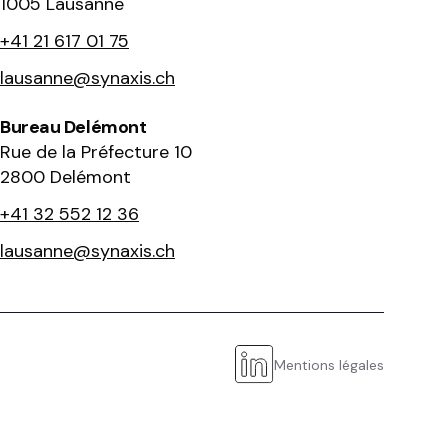
1005 Lausanne
+41 21 617 01 75
lausanne@synaxis.ch
Bureau Delémont
Rue de la Préfecture 10
2800 Delémont
+41 32 552 12 36
lausanne@synaxis.ch
Mentions légales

### ACTIVITY
Print every line above once more, exactly. Omit the pictures.

### WRITTEN ANSWER
1005 Lausanne
+41 21 617 01 75
lausanne@synaxis.ch
Bureau Delémont
Rue de la Préfecture 10
2800 Delémont
+41 32 552 12 36
lausanne@synaxis.ch
Mentions légales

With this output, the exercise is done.